The world answered with violence.

The second shockwave hit like the hand of an angry god, smashing through the walls of the hut as if they were made of paper. Wood splintered around him, dust and light flooding the space. Vid stumbled, the force knocking him onto his knees. The heat burned his skin, but it wasn't the fire that made his eyes sting—it was the sight before him.
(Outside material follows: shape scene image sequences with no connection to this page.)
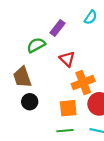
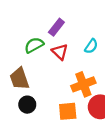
cyan semicircle: (91, 17) -> (91, 46), moved
red triangle: (67, 59) -> (60, 52), moved

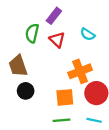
green semicircle: (34, 45) -> (32, 33), turned -48
cyan semicircle: (91, 46) -> (88, 34), turned 88

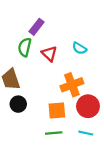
purple rectangle: (54, 16) -> (36, 27), moved

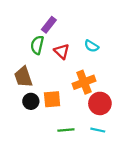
orange square: (57, 111) -> (52, 99), moved

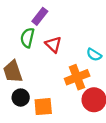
cyan semicircle: (91, 46) -> (94, 55), moved
orange square: (52, 99) -> (43, 107), moved

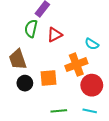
red triangle: (53, 44) -> (55, 35), turned 49
orange square: (43, 107) -> (49, 78), moved

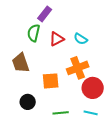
cyan semicircle: (92, 44) -> (81, 39), moved
black circle: (25, 83) -> (28, 102), moved

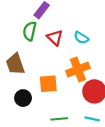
red triangle: (57, 39) -> (55, 38), turned -49
black circle: (28, 102) -> (23, 98), moved

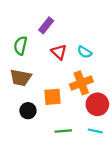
green semicircle: (30, 31) -> (21, 46), moved
brown trapezoid: (15, 64) -> (21, 78), turned -60

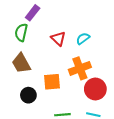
purple rectangle: (46, 25) -> (33, 13), moved
cyan semicircle: (85, 52) -> (83, 39), turned 112
brown trapezoid: (21, 78) -> (21, 63), turned 50

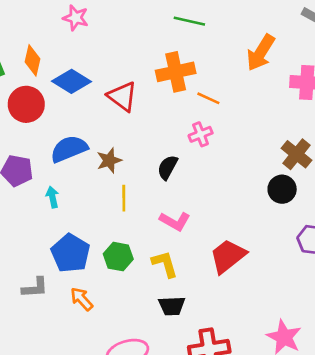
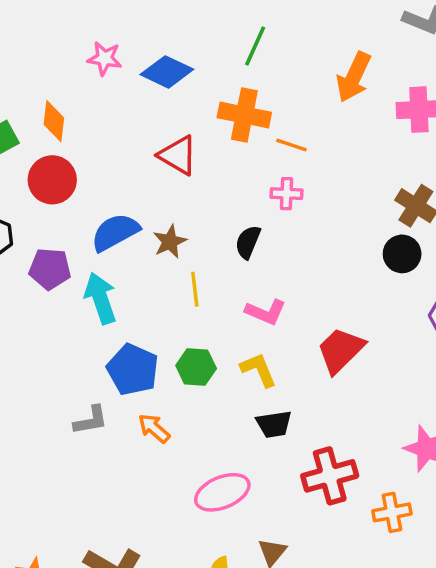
green line: (189, 21) -> (255, 46), turned -72
orange cross: (176, 72) -> (244, 115), turned 30
blue diamond: (72, 81) -> (167, 72), moved
pink cross: (201, 134) -> (287, 194), turned 30
cyan arrow: (52, 197) -> (100, 298), size x1.8

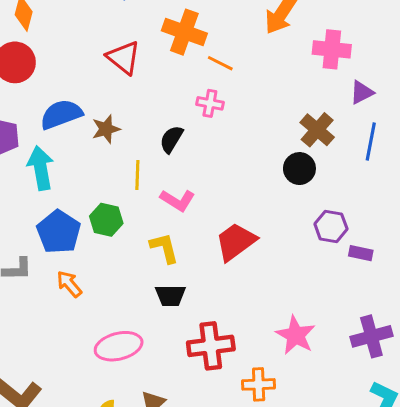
yellow line: (195, 289) -> (137, 175), moved
green hexagon: (196, 367) -> (106, 220), moved

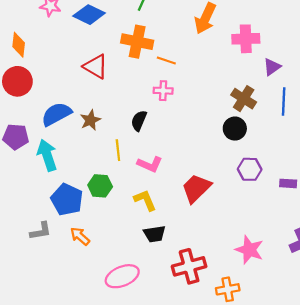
purple hexagon: (331, 226) -> (250, 169), moved

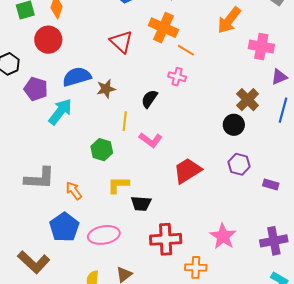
cyan arrow: (47, 155) -> (60, 112), turned 44
blue pentagon: (67, 200) -> (64, 227), moved
yellow L-shape: (145, 200) -> (118, 185), moved, turned -80
gray L-shape: (41, 231) -> (40, 178), size x1.5

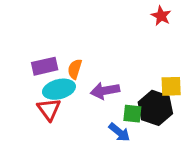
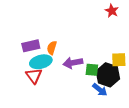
green square: (132, 114) -> (92, 70), moved
blue arrow: (119, 132) -> (100, 90), moved

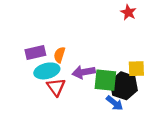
green square: (92, 70) -> (105, 80), size x1.5
red triangle: (34, 76) -> (56, 87), moved

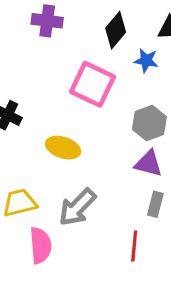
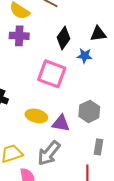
gray hexagon: (149, 123) -> (89, 111), moved
purple triangle: (148, 164) -> (61, 123), moved

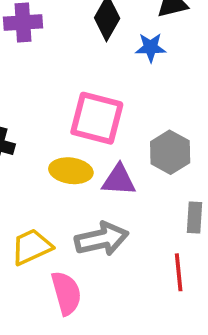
pink square: (52, 74) -> (97, 118), moved
gray arrow: (49, 153) -> (102, 239), turned -136

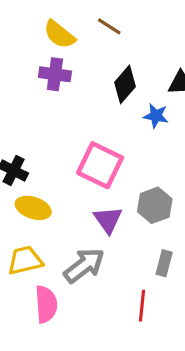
yellow ellipse: (71, 171) -> (33, 208), moved
purple triangle: (119, 180) -> (108, 220), turned 40
gray arrow: (102, 239) -> (84, 265), turned -36

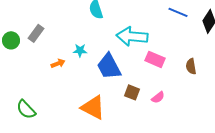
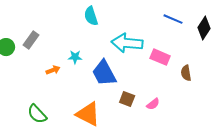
pink rectangle: (155, 59) -> (160, 57), moved
green semicircle: (26, 109) -> (37, 114), moved

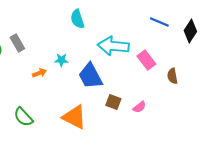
gray rectangle: (31, 40) -> (17, 43), turned -66
pink rectangle: (160, 57) -> (146, 60), turned 30

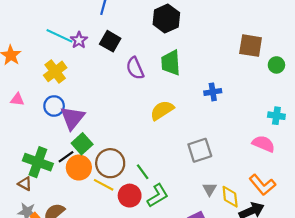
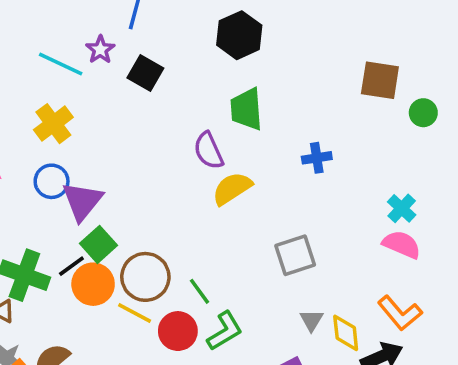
purple star: (79, 40) -> (100, 50), moved
purple semicircle: (135, 68) -> (209, 151), moved
cyan cross: (276, 116) -> (402, 208), moved, turned 35

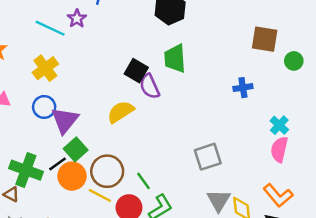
black square: (145, 73) -> (136, 71), moved
blue cross: (317, 158) -> (243, 88), moved
yellow semicircle: (232, 189) -> (120, 112), moved
pink semicircle: (402, 244) -> (279, 149), turned -100
gray triangle: (311, 320) -> (219, 200), size x1.5

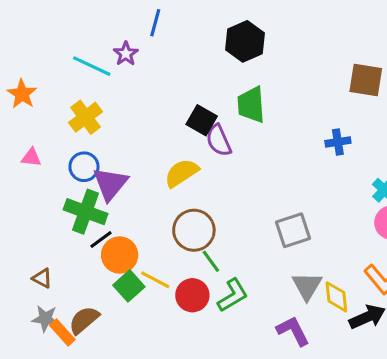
green square: (76, 149) -> (129, 286), moved
green cross: (26, 170) -> (86, 212), moved
brown circle: (107, 171) -> (194, 230), moved

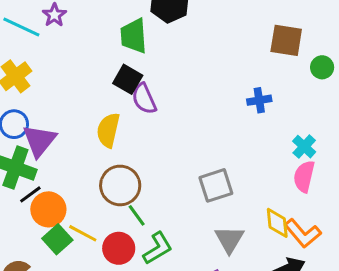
green trapezoid: (251, 105) -> (134, 36), moved
yellow semicircle: (182, 173) -> (108, 130), turned -44
yellow diamond: (336, 297) -> (277, 223), moved

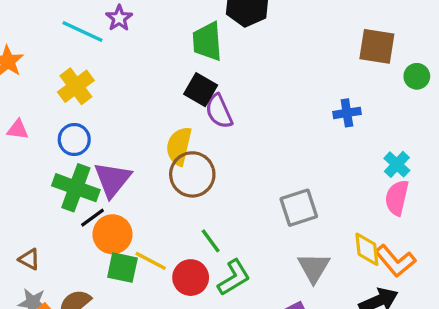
purple triangle: (39, 141) -> (112, 179), moved
brown circle: (120, 185) -> (192, 174), moved
green square: (57, 239) -> (122, 268), turned -36

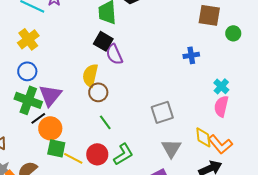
brown circle: (192, 174) -> (98, 92), size x0.7
green line: (211, 241) -> (105, 122), moved
yellow line: (151, 261) -> (73, 158), moved

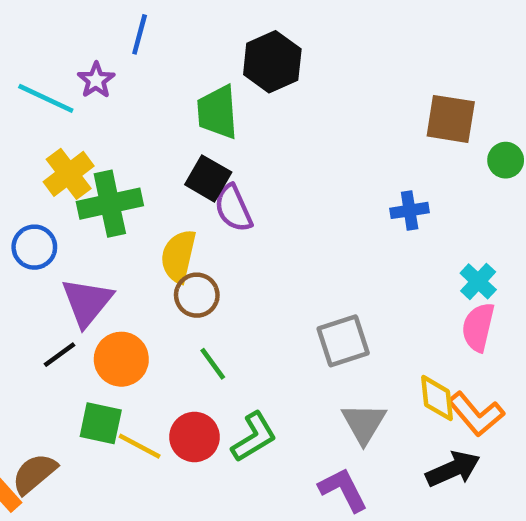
yellow cross: (28, 39) -> (69, 174), moved
green cross: (28, 100) -> (110, 204), moved, turned -32
orange circle: (50, 128) -> (121, 359), moved

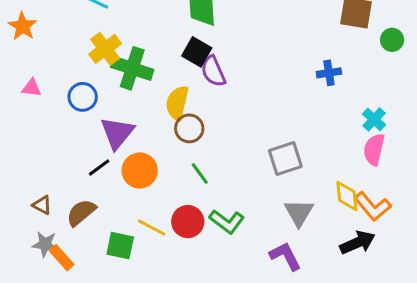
green cross: (110, 204) -> (132, 68), turned 30
green square: (101, 423) -> (120, 246), moved
green L-shape: (254, 437) -> (227, 222), turned 68
brown semicircle: (34, 474) -> (81, 213), moved

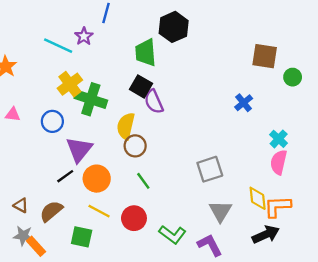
blue cross: (329, 73) -> (244, 103), turned -30
orange L-shape: (373, 207) -> (277, 207), turned 128
green L-shape: (227, 222) -> (172, 235), moved
yellow line: (152, 228) -> (99, 211), moved

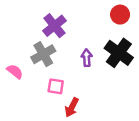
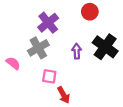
red circle: (120, 15) -> (90, 12), moved
red arrow: (72, 107) -> (64, 95), turned -56

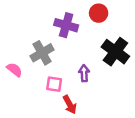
purple cross: (48, 23) -> (66, 25), moved, turned -35
purple arrow: (77, 51) -> (84, 73), moved

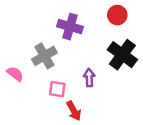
red circle: (99, 13) -> (117, 15), moved

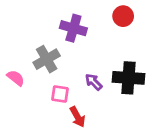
black cross: (122, 55) -> (129, 78), moved, turned -32
purple arrow: (89, 78) -> (94, 82), turned -42

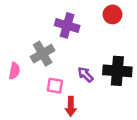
pink semicircle: (16, 78) -> (14, 71), turned 63
red arrow: (77, 117) -> (71, 106), turned 30

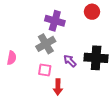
gray cross: (43, 54) -> (46, 44), moved

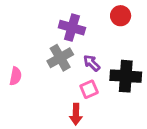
purple arrow: (70, 61) -> (92, 63), moved
pink square: (45, 70) -> (89, 89), moved, turned -32

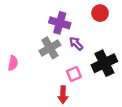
purple arrow: (92, 63) -> (76, 44), moved
black cross: (126, 76) -> (104, 63), turned -30

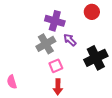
pink semicircle: (13, 63) -> (12, 82), moved, turned 152
pink square: (74, 74) -> (56, 66), moved

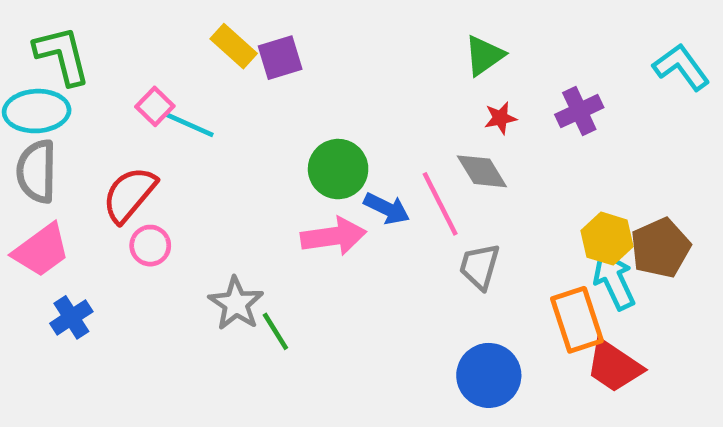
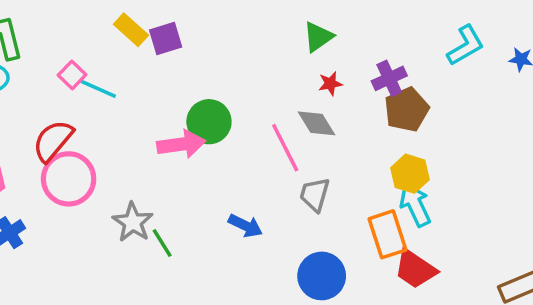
cyan L-shape: (681, 67) -> (466, 45), turned 96
blue arrow: (387, 208) -> (245, 226), moved
pink arrow: (333, 236) -> (181, 144), moved
pink circle: (150, 246) -> (69, 179), size x1.8
brown pentagon: (660, 248) -> (407, 110), moved

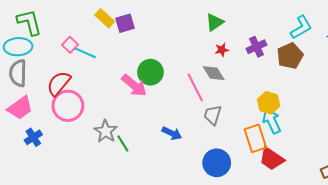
brown pentagon: (407, 110) -> (290, 56), moved
pink arrow: (181, 144) -> (134, 85), turned 48

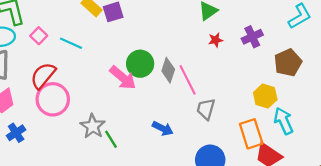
pink square: (70, 45) -> (39, 36), moved
brown pentagon: (290, 56) -> (288, 63), moved
gray diamond: (214, 73) -> (168, 70), moved, turned 50
cyan arrow: (272, 121) -> (284, 121), moved

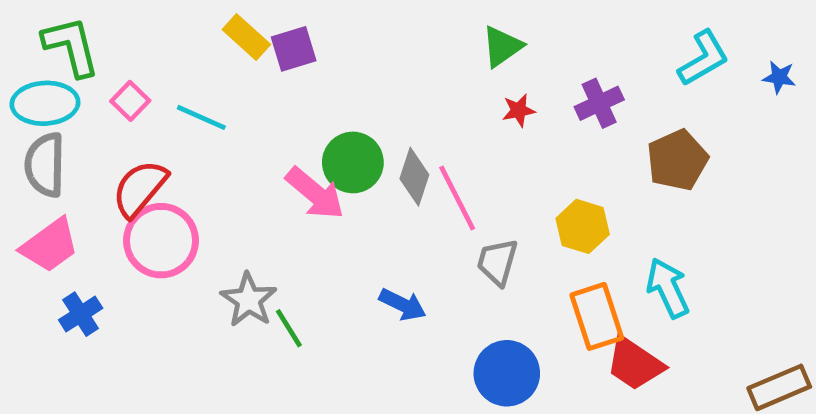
yellow hexagon: (265, 96) -> (583, 226), moved

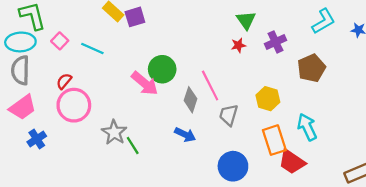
green triangle: (502, 46) -> (246, 20), moved, turned -30
gray diamond: (414, 177) -> (190, 100), moved
red semicircle: (140, 189) -> (64, 81), size x0.6

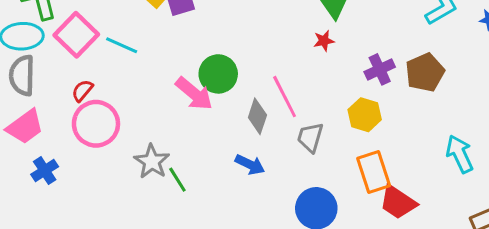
pink square: (60, 41) -> (76, 35), size x1.8
purple cross: (275, 42) -> (380, 69), moved
cyan arrow: (307, 127) -> (460, 154), moved

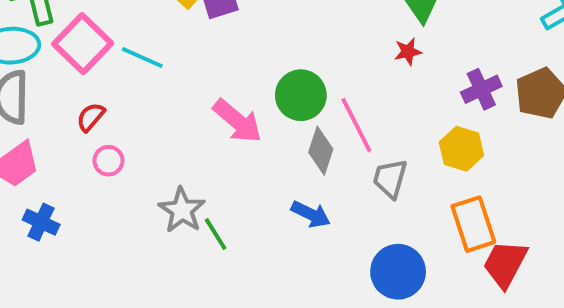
green circle: (218, 74) -> (301, 95), moved
pink circle: (96, 124) -> (108, 161), size x0.5
blue cross: (45, 171) -> (41, 222), turned -32
red trapezoid: (398, 202) -> (505, 264), turned 84

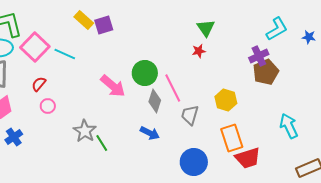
purple cross: (481, 89) -> (259, 56), moved
blue cross: (41, 222) -> (14, 137), turned 30
red trapezoid: (505, 264) -> (248, 158), turned -136

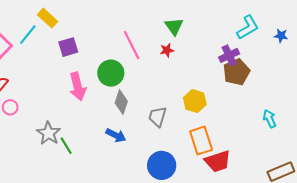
purple square: (104, 25) -> (68, 47), moved
cyan line: (65, 54) -> (28, 35), moved, turned -75
pink arrow: (113, 86) -> (78, 87), turned 36
pink line: (173, 88) -> (132, 45), moved
cyan arrow: (289, 126) -> (270, 119), moved, size x0.7

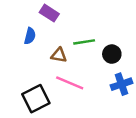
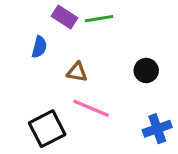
green line: (84, 42) -> (99, 19), moved
blue cross: (122, 84) -> (157, 129), moved

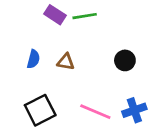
blue semicircle: (39, 47) -> (33, 59), moved
pink line: (91, 108) -> (95, 112), moved

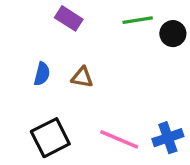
green line: (85, 16) -> (138, 20), moved
black circle: (125, 60) -> (173, 34), moved

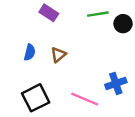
brown triangle: (82, 77) -> (58, 55), turned -49
blue cross: (168, 138) -> (116, 83), moved

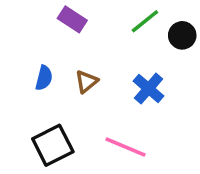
green line: (98, 14) -> (145, 21), turned -30
blue cross: (116, 83) -> (149, 89), moved, turned -30

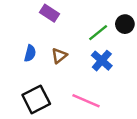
green line: (145, 21) -> (98, 33), moved

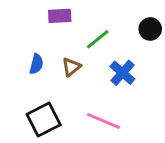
purple rectangle: (50, 13) -> (60, 16), turned -36
green line: (98, 33) -> (98, 39), moved

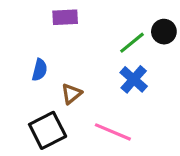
green line: (98, 39) -> (132, 43), moved
brown triangle: (71, 67) -> (71, 94), moved

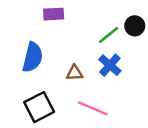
blue semicircle: (40, 70) -> (33, 57), size x1.6
brown triangle: (71, 94) -> (74, 73), moved, turned 36

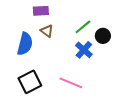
black circle: (135, 26) -> (103, 36), moved
brown triangle: (74, 73) -> (47, 31), moved, turned 40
Through the haze, he saw Paras, old yet unyielding, standing against the tide of Rakshas as if the continent itself depended on him. He saw Ke'dil'cho, laughing in the face of death, a storm of fire wrapped around his blade. And he saw the soldiers—hundreds of them—scattered, wounded, and dying.

And something inside him broke.

All his life, he had waited for someone stronger to save him. His father. His brother. The god Vishwa. But no one had come—not for his town, not for his family.

His mother's voice returned to him, clear even through the roar of battle: Find the god… bring peace to the world.

His hands curled into fists.

No—he would not just find the god. He would become the strength his people needed. He would wield a bow not as a child imitating a hero, but as the deadliest archer the world had ever seen. He would carve his own path to Vishwa, not as a beggar pleading for help, but as a warrior standing as an equal.

Paras' voice cut through the chaos, pulling him back to the present.

"I do not need an army," the old man roared, his voice carrying over the screams and the clash of steel. "I am an army of myself! I will protect the Pascha Continent and the Boomi Empire. I will save it all… from you!"

Vid felt the words burn into him, searing away the last remnants of his fear.

He stood. Dust and ash clung to his hair and skin, but his eyes were clear now—sharper, brighter.

He would learn archery. He would train until the bow was no longer a weapon in his hands, but an extension of his soul. And when the day came, he would stand in Paras' place—not as a boy hiding in a hut, but as a force that could shake the ground with a single arrow.

The vow formed in his chest, unspoken but unbreakable:

I will become the strongest archer in all of Pascha. I will find Vishwa. And I will end this war.

The battle raged on, but for Vid, the war had already begun.